## Exercise prompt
Below are entries. Pull out all lines containing "подъема".

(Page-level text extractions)
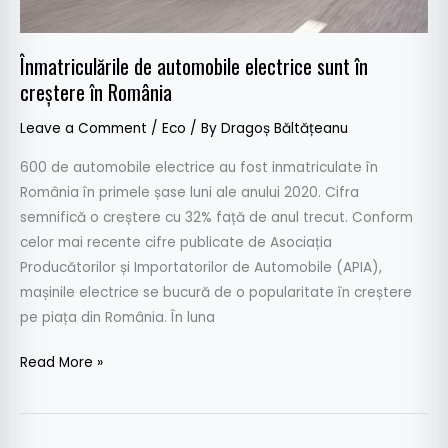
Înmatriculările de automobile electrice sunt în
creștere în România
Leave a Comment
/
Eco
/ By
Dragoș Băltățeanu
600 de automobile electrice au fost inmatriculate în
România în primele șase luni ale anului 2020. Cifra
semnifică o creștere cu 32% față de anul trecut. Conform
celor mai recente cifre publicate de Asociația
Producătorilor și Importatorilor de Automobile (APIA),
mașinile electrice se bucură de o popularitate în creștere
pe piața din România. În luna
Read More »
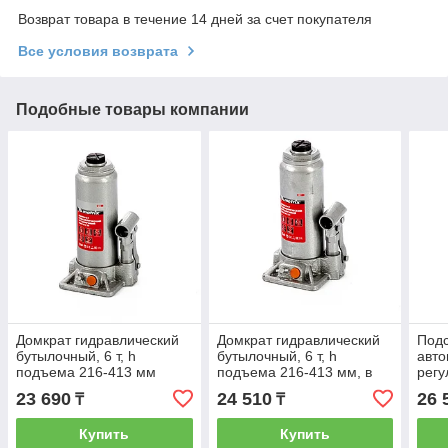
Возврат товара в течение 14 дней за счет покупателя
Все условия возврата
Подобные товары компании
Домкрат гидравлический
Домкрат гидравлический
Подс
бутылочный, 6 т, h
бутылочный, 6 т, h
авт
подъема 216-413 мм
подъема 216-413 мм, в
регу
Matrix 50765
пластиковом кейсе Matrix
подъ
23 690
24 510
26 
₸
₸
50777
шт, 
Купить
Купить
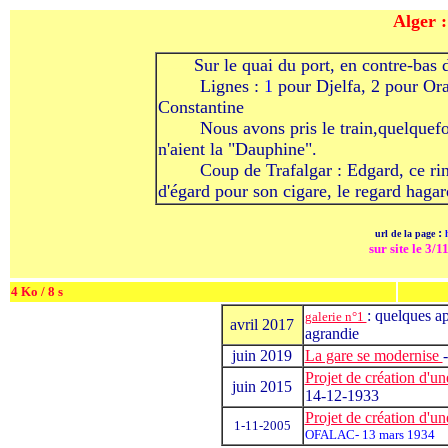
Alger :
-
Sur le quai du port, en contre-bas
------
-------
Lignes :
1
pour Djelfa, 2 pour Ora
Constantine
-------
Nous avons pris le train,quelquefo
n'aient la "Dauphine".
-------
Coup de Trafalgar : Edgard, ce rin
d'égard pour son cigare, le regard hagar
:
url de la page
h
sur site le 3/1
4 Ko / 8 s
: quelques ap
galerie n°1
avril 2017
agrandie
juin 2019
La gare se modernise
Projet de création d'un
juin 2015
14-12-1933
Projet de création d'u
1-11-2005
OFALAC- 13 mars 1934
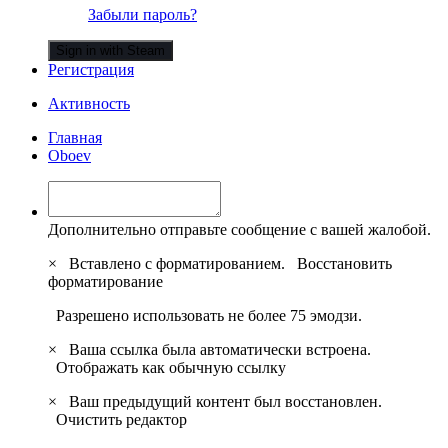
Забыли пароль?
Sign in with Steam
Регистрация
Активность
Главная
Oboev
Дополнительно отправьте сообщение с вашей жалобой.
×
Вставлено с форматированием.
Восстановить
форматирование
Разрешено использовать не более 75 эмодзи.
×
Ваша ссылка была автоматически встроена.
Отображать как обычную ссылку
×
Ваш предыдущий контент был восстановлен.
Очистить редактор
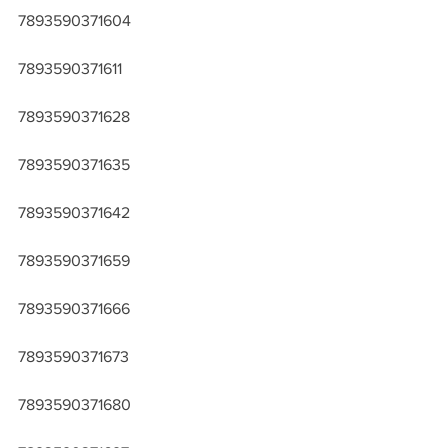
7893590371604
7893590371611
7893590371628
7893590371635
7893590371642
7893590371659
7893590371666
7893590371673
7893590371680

## Answer to this exercise
подъема 216-413 мм
подъема 216-413 мм, в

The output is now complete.